I consider that Dwarves such as Bombur and Bofur (poor as church mice all their lives) would have been initially at something of a loss as to what to do with their newfound wealth. I think that they would have turned to Gloin, as the most financially-savvy Dwarf they know, to help them use it wisely and for the benefit of all.

Gloin would have considered what is important to them, naturally. He himself would already be investing in mines, in apprentice-schools, funding scholarships for Firebeards and war-orphans and speculating in new inventions.

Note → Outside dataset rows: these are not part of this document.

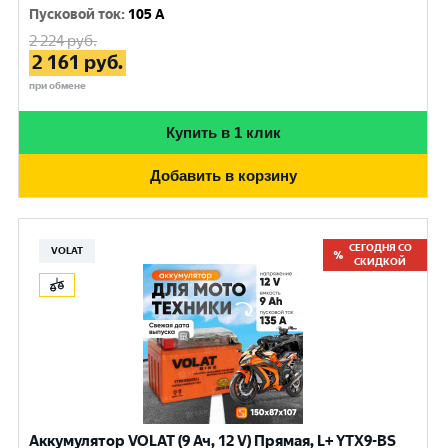
Пусковой ток
:
105 A
2 224
руб.
2 161
руб.
при обмене
Купить в 1 клик
Добавить в корзину
СЕГОДНЯ СО
VOLAT
СКИДКОЙ
Аккумулятор VOLAT (9 Ач, 12 V) Прямая, L+ YTX9-BS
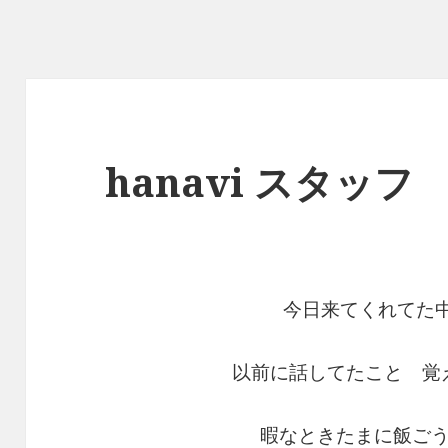
hanavi スタッフ
今日来てくれてた中
以前に話してたこと 覚
暇なときたまに飯ご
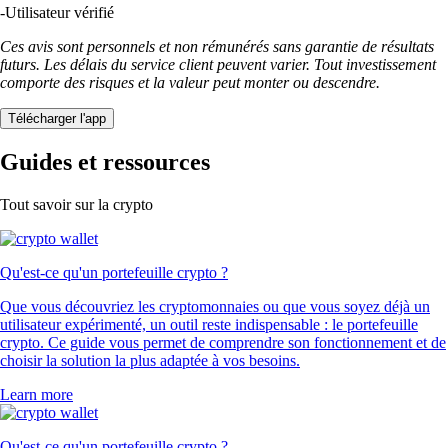
-
Utilisateur vérifié
Ces avis sont personnels et non rémunérés sans garantie de résultats
futurs. Les délais du service client peuvent varier. Tout investissement
comporte des risques et la valeur peut monter ou descendre.
Télécharger l'app
Guides et ressources
Tout savoir sur la crypto
Qu'est-ce qu'un portefeuille crypto ?
Que vous découvriez les cryptomonnaies ou que vous soyez déjà un
utilisateur expérimenté, un outil reste indispensable : le portefeuille
crypto. Ce guide vous permet de comprendre son fonctionnement et de
choisir la solution la plus adaptée à vos besoins.
Learn more
Qu'est-ce qu'un portefeuille crypto ?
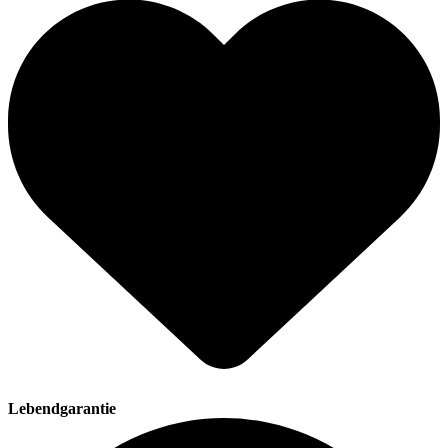
Lebendgarantie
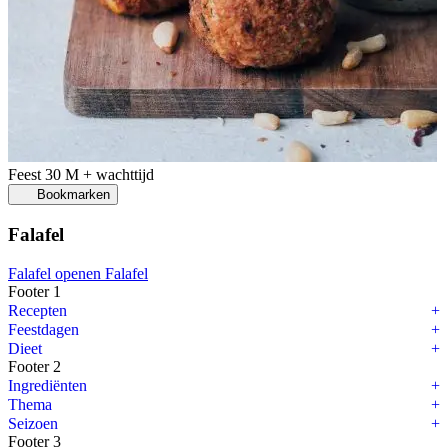
Feest
30 M + wachttijd
Bookmarken
Falafel
Falafel openen
Falafel
Footer 1
Recepten
Feestdagen
Dieet
Footer 2
Ingrediënten
Thema
Seizoen
Footer 3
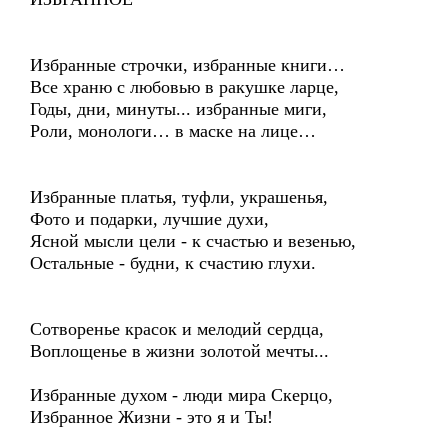
Избранные строчки, избранные книги…
Все храню с любовью в ракушке ларце,
Годы, дни, минуты... избранные миги,
Роли, монологи… в маске на лице…
Избранные платья, туфли, украшенья,
Фото и подарки, лучшие духи,
Ясной мысли цели - к счастью и везенью,
Остальные - будни, к счастию глухи.
Сотворенье красок и мелодий сердца,
Воплощенье в жизни золотой мечты...
Избранные духом - люди мира Скерцо,
Избранное Жизни - это я и Ты!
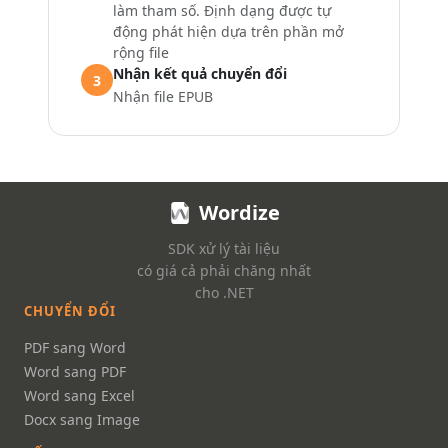
làm tham số. Định dạng được tự
động phát hiện dựa trên phần mở
rộng file
Nhận kết quả chuyển đổi
3
Nhận file EPUB
Wordize
SDK xử lý tài liệu
có giá cả phải chăng nhất
cho .NET
CHUYỂN ĐỔI
PDF sang Word
Word sang PDF
Word sang Excel
Docx sang Image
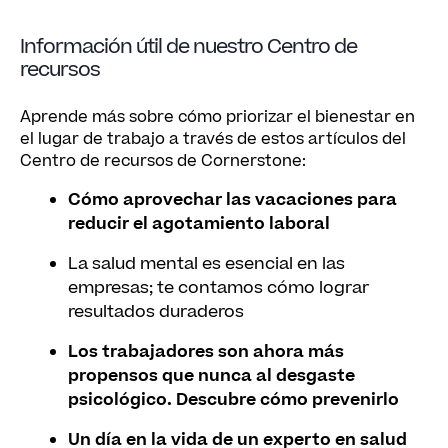
Información útil de nuestro Centro de
recursos
Aprende más sobre cómo priorizar el bienestar en
el lugar de trabajo a través de estos artículos del
Centro de recursos de Cornerstone:
Cómo aprovechar las vacaciones para
reducir el agotamiento laboral
La salud mental es esencial en las
empresas; te contamos cómo lograr
resultados duraderos
Los trabajadores son ahora más
propensos que nunca al desgaste
psicológico. Descubre cómo prevenirlo
Un día en la vida de un experto en salud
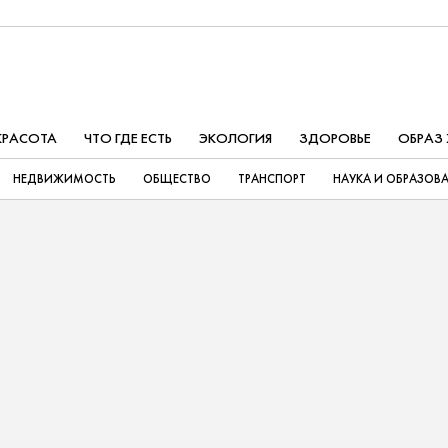
КРАСОТА
ЧТО ГДЕ ЕСТЬ
ЭКОЛОГИЯ
ЗДОРОВЬЕ
ОБРАЗ
НЕДВИЖИМОСТЬ
ОБЩЕСТВО
ТРАНСПОРТ
НАУКА И ОБРАЗОВ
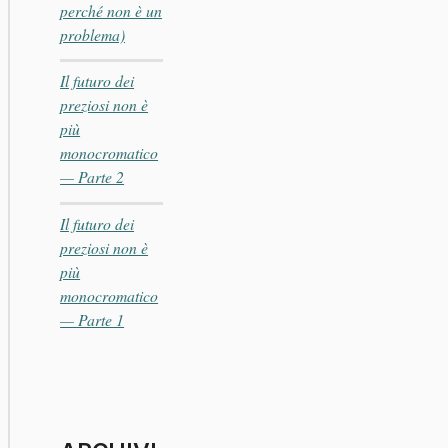
perché non è un
problema)
Il futuro dei
preziosi non è
più
monocromatico
— Parte 2
Il futuro dei
preziosi non è
più
monocromatico
— Parte 1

He would have helped them make investments and contributions towards Miner’s Hospitals and ongoing care for those Dwarves who had been permanently affected by war. He would have helped them throw money towards Broadbeam-specific schools, towards toy-making apprentices and journeymen and women, towards the culinary arts.

Basically, I can see Gloin helping his friends invest their wealth wisely, in ways that both increase the health, productivity and happiness of their people, and assure a decent little profit (LITTLE profit – no such thing on such vast numbers, lol – they’re all fabulously wealthy).